StanChart said in a statement that it has agreed to acquire American Express Bank from American Express Company for a total cash consideration equal to the net asset value of AEB at completion plus $300 million in cash. As of June 30, 2007, this would have amounted to approximately $860 million, it said.
AEB, whose New York-based parent company AXP is the third-largest credit card network, is a leading international bank present in 47 countries, including India.
The Bank said the sale does not include its primary card and travel-related businesses. An AXP spokesperson said today that it would aggressively focus on card and travel-related services.
"The sale does not include any of our payments, including card and travel-related businesses in India, which are our primary businesses," the spokesperson said in a statement.
"For American Express, the decision is in keeping with our strategic focus on the card payments, network and
complementary travel businesses that are fuelling our growth," the spokesperson added.
The acquisition, which is subject to certain conditions, including regulatory consent, is expected to be completed in the first quarter of 2008.
StanChart said that AEB provides it with an opportunity to add capability, scale and momentum in the strategically important financial institutions and private bank businesses.
Among other benefits, "the acquisition will include valuable branch licences in India and Taiwan subject to regulatory approvals," it said.
According to the data released by Reserve Bank of India, Standard Chartered is the largest foreign bank in India in terms of branches with a total of 81 branches, as against American Express Bank's seven branches as of September 2006 out of total 258 branches of 29 foreign banks.
AEB's global correspondent banking business caters to approximately 1,700 banks in over 120 countries and its private bank services to over 10,000 customers with total assets under management of around $22.5 billion as on December 31, 2006.
Commenting on the deal, StanChart CEO Peter Sands said, "The acquisition will add capability and scale to two of the Group's strategically important businesses. AEB's balance sheet is highly liquid and its income is predominantly fee-based. This is a transaction which has compelling strategic and financial logic and is management accretive."
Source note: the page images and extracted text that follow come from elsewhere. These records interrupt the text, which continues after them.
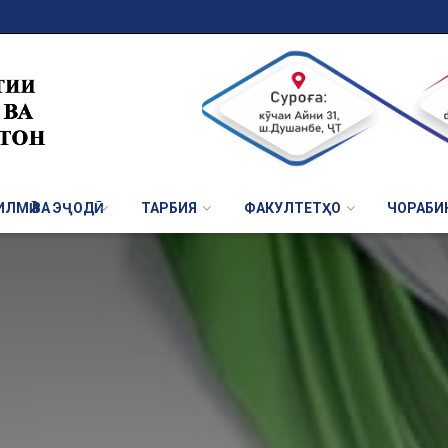
ЛМӢ ВА ЭҶОДӢ
ТАРБИЯ
ФАКУЛТЕТҲО
ЧОРАБИ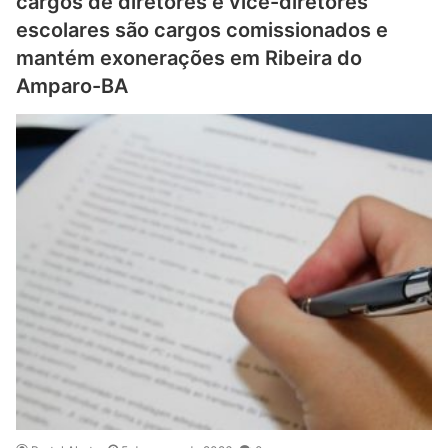
cargos de diretores e vice-diretores
escolares são cargos comissionados e
mantém exonerações em Ribeira do
Amparo-BA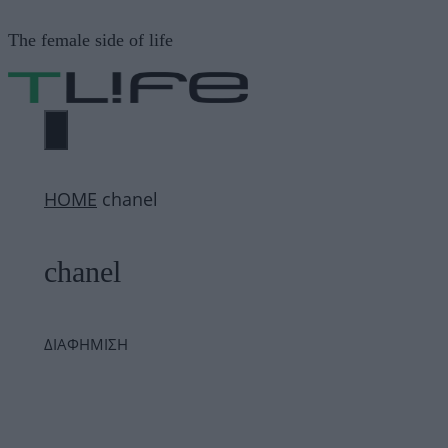
Μετάβαση
The female side of life
σε
περιεχόμενο
ΜΕΝΟΎ
ΗΟΜΕ
chanel
chanel
ΔΙΑΦΗΜΙΣΗ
The acquisition would double Standard Chartered's US Dollar clearing business, making it the world's sixth largest US Dollar clearer. AEB would also provide it with a direct Euro and Yen clearing capability and would also provide opportunities to cross-sell Standard Chartered's products.
The deal would also fast-track development of Standard Chartered's recently launched Private Bank, adding about $22.5 billion of AUM and about 120 relationship managers.
Standard Chartered also expects to further deepen its existing network and expand its access to a select number of new growth markets through the deal.
Additionally, it would create significant synergy potential across business lines with pre-tax cost savings expected to total well in excess of $100 million per annum from 2009 onwards.
The acquisition would be accretive to Standard Chartered's Earnings Per Share in 2009, the first full year of ownership and is also expected to generate double digit investment return in 2009 before the allocation of integration expenses.
Standard Chartered intends to fund the deal from internal cash resources and ongoing debt funding programme.
The integration is expected to take approximately 24 months to complete and most of the related costs would be borne in the first year after completion of the transaction.
Cost savings would mainly come from combining IT systems and back-office operations and support function efficiencies. AEB employs approximately 2,300 staff with over 85 per cent in Standard Chartered's existing footprint.